*Instructions for the task:*
Will you transcribe the entries that follow, exactly and in full?

*Data provided:*
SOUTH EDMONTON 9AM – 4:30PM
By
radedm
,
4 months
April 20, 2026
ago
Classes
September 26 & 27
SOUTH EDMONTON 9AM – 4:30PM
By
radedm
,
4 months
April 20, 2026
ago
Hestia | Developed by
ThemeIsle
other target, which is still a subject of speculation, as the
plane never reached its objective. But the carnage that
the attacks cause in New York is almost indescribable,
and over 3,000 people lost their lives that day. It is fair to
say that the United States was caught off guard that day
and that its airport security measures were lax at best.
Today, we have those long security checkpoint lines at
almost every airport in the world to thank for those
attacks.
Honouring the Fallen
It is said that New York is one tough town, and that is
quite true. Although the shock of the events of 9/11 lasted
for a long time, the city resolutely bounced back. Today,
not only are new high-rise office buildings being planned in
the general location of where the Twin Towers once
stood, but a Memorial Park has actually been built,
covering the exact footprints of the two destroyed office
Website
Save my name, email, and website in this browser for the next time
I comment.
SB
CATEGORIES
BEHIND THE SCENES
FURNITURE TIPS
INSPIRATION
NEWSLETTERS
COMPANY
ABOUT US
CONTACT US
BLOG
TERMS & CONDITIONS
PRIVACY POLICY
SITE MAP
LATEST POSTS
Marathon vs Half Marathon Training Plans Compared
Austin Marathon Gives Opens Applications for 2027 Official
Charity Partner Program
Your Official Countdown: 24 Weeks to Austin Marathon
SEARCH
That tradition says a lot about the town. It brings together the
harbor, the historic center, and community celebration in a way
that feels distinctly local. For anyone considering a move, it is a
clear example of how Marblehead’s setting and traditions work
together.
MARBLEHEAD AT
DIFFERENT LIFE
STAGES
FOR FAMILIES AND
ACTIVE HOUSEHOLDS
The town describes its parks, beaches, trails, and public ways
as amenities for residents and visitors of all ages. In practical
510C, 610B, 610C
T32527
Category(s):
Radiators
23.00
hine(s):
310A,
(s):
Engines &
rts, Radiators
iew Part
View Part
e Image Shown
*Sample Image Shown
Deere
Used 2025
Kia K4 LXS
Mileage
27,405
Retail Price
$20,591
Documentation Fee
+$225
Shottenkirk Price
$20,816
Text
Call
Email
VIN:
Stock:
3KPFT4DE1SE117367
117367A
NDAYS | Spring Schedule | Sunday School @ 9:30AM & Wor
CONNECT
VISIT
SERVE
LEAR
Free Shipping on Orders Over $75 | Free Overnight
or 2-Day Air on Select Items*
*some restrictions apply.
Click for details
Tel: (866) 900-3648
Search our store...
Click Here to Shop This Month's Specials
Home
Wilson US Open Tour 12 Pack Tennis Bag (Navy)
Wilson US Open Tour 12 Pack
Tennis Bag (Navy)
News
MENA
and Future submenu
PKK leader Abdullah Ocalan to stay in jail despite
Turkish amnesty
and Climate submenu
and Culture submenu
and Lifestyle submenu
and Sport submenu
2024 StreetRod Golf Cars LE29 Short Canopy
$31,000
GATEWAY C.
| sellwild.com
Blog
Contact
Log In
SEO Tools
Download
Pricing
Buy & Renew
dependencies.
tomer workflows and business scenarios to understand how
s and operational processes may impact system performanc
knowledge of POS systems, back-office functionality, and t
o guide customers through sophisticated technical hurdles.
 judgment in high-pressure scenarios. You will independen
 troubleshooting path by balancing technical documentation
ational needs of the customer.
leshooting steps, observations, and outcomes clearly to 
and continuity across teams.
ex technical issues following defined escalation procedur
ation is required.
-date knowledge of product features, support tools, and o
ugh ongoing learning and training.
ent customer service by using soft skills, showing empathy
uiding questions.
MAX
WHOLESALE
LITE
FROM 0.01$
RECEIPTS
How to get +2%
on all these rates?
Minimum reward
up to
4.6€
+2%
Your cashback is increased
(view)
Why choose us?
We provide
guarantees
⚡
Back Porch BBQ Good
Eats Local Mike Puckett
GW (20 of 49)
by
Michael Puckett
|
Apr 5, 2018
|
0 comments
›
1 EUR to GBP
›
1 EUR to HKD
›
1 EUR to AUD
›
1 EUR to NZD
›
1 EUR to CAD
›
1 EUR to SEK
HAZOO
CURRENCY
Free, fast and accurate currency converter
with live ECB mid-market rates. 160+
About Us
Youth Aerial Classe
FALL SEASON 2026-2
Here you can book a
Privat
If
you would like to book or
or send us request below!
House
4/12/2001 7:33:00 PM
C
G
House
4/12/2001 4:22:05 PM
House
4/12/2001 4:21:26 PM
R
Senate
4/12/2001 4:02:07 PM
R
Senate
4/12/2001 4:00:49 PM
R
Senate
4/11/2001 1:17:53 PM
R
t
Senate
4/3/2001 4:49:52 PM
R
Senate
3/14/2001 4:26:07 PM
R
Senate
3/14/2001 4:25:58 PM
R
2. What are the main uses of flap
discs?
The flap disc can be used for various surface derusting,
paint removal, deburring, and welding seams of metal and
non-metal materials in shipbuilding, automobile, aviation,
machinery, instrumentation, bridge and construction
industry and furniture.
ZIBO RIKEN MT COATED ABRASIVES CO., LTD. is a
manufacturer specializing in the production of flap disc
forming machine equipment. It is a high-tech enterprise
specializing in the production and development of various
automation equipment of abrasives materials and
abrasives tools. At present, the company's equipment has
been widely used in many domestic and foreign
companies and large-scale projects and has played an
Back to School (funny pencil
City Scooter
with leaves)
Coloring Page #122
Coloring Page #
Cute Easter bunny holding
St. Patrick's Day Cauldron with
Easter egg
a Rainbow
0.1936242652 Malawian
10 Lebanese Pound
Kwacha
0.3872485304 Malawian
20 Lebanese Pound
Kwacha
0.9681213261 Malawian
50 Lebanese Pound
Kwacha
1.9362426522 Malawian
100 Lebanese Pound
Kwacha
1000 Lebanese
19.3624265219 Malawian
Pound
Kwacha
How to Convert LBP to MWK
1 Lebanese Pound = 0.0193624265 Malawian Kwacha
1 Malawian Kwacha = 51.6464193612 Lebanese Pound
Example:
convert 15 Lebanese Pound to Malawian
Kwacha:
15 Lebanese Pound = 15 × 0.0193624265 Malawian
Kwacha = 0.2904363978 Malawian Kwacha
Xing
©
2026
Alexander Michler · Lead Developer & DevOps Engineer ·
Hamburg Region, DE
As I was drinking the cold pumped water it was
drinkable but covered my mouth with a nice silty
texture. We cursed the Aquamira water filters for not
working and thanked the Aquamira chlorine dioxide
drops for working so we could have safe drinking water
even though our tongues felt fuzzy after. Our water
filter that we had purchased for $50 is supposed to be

*Result of the exercise:*
SOUTH EDMONTON 9AM – 4:30PM
By
radedm
,
4 months
April 20, 2026
ago
Classes
September 26 & 27
SOUTH EDMONTON 9AM – 4:30PM
By
radedm
,
4 months
April 20, 2026
ago
Hestia | Developed by
ThemeIsle
other target, which is still a subject of speculation, as the
plane never reached its objective. But the carnage that
the attacks cause in New York is almost indescribable,
and over 3,000 people lost their lives that day. It is fair to
say that the United States was caught off guard that day
and that its airport security measures were lax at best.
Today, we have those long security checkpoint lines at
almost every airport in the world to thank for those
attacks.
Honouring the Fallen
It is said that New York is one tough town, and that is
quite true. Although the shock of the events of 9/11 lasted
for a long time, the city resolutely bounced back. Today,
not only are new high-rise office buildings being planned in
the general location of where the Twin Towers once
stood, but a Memorial Park has actually been built,
covering the exact footprints of the two destroyed office
Website
Save my name, email, and website in this browser for the next time
I comment.
SB
CATEGORIES
BEHIND THE SCENES
FURNITURE TIPS
INSPIRATION
NEWSLETTERS
COMPANY
ABOUT US
CONTACT US
BLOG
TERMS & CONDITIONS
PRIVACY POLICY
SITE MAP
LATEST POSTS
Marathon vs Half Marathon Training Plans Compared
Austin Marathon Gives Opens Applications for 2027 Official
Charity Partner Program
Your Official Countdown: 24 Weeks to Austin Marathon
SEARCH
That tradition says a lot about the town. It brings together the
harbor, the historic center, and community celebration in a way
that feels distinctly local. For anyone considering a move, it is a
clear example of how Marblehead’s setting and traditions work
together.
MARBLEHEAD AT
DIFFERENT LIFE
STAGES
FOR FAMILIES AND
ACTIVE HOUSEHOLDS
The town describes its parks, beaches, trails, and public ways
as amenities for residents and visitors of all ages. In practical
510C, 610B, 610C
T32527
Category(s):
Radiators
23.00
hine(s):
310A,
(s):
Engines &
rts, Radiators
iew Part
View Part
e Image Shown
*Sample Image Shown
Deere
Used 2025
Kia K4 LXS
Mileage
27,405
Retail Price
$20,591
Documentation Fee
+$225
Shottenkirk Price
$20,816
Text
Call
Email
VIN:
Stock:
3KPFT4DE1SE117367
117367A
NDAYS | Spring Schedule | Sunday School @ 9:30AM & Wor
CONNECT
VISIT
SERVE
LEAR
Free Shipping on Orders Over $75 | Free Overnight
or 2-Day Air on Select Items*
*some restrictions apply.
Click for details
Tel: (866) 900-3648
Search our store...
Click Here to Shop This Month's Specials
Home
Wilson US Open Tour 12 Pack Tennis Bag (Navy)
Wilson US Open Tour 12 Pack
Tennis Bag (Navy)
News
MENA
and Future submenu
PKK leader Abdullah Ocalan to stay in jail despite
Turkish amnesty
and Climate submenu
and Culture submenu
and Lifestyle submenu
and Sport submenu
2024 StreetRod Golf Cars LE29 Short Canopy
$31,000
GATEWAY C.
| sellwild.com
Blog
Contact
Log In
SEO Tools
Download
Pricing
Buy & Renew
dependencies.
tomer workflows and business scenarios to understand how
s and operational processes may impact system performanc
knowledge of POS systems, back-office functionality, and t
o guide customers through sophisticated technical hurdles.
 judgment in high-pressure scenarios. You will independen
 troubleshooting path by balancing technical documentation
ational needs of the customer.
leshooting steps, observations, and outcomes clearly to 
and continuity across teams.
ex technical issues following defined escalation procedur
ation is required.
-date knowledge of product features, support tools, and o
ugh ongoing learning and training.
ent customer service by using soft skills, showing empathy
uiding questions.
MAX
WHOLESALE
LITE
FROM 0.01$
RECEIPTS
How to get +2%
on all these rates?
Minimum reward
up to
4.6€
+2%
Your cashback is increased
(view)
Why choose us?
We provide
guarantees
⚡
Back Porch BBQ Good
Eats Local Mike Puckett
GW (20 of 49)
by
Michael Puckett
|
Apr 5, 2018
|
0 comments
›
1 EUR to GBP
›
1 EUR to HKD
›
1 EUR to AUD
›
1 EUR to NZD
›
1 EUR to CAD
›
1 EUR to SEK
HAZOO
CURRENCY
Free, fast and accurate currency converter
with live ECB mid-market rates. 160+
About Us
Youth Aerial Classe
FALL SEASON 2026-2
Here you can book a
Privat
If
you would like to book or
or send us request below!
House
4/12/2001 7:33:00 PM
C
G
House
4/12/2001 4:22:05 PM
House
4/12/2001 4:21:26 PM
R
Senate
4/12/2001 4:02:07 PM
R
Senate
4/12/2001 4:00:49 PM
R
Senate
4/11/2001 1:17:53 PM
R
t
Senate
4/3/2001 4:49:52 PM
R
Senate
3/14/2001 4:26:07 PM
R
Senate
3/14/2001 4:25:58 PM
R
2. What are the main uses of flap
discs?
The flap disc can be used for various surface derusting,
paint removal, deburring, and welding seams of metal and
non-metal materials in shipbuilding, automobile, aviation,
machinery, instrumentation, bridge and construction
industry and furniture.
ZIBO RIKEN MT COATED ABRASIVES CO., LTD. is a
manufacturer specializing in the production of flap disc
forming machine equipment. It is a high-tech enterprise
specializing in the production and development of various
automation equipment of abrasives materials and
abrasives tools. At present, the company's equipment has
been widely used in many domestic and foreign
companies and large-scale projects and has played an
Back to School (funny pencil
City Scooter
with leaves)
Coloring Page #122
Coloring Page #
Cute Easter bunny holding
St. Patrick's Day Cauldron with
Easter egg
a Rainbow
0.1936242652 Malawian
10 Lebanese Pound
Kwacha
0.3872485304 Malawian
20 Lebanese Pound
Kwacha
0.9681213261 Malawian
50 Lebanese Pound
Kwacha
1.9362426522 Malawian
100 Lebanese Pound
Kwacha
1000 Lebanese
19.3624265219 Malawian
Pound
Kwacha
How to Convert LBP to MWK
1 Lebanese Pound = 0.0193624265 Malawian Kwacha
1 Malawian Kwacha = 51.6464193612 Lebanese Pound
Example:
convert 15 Lebanese Pound to Malawian
Kwacha:
15 Lebanese Pound = 15 × 0.0193624265 Malawian
Kwacha = 0.2904363978 Malawian Kwacha
Xing
©
2026
Alexander Michler · Lead Developer & DevOps Engineer ·
Hamburg Region, DE
As I was drinking the cold pumped water it was
drinkable but covered my mouth with a nice silty
texture. We cursed the Aquamira water filters for not
working and thanked the Aquamira chlorine dioxide
drops for working so we could have safe drinking water
even though our tongues felt fuzzy after. Our water
filter that we had purchased for $50 is supposed to be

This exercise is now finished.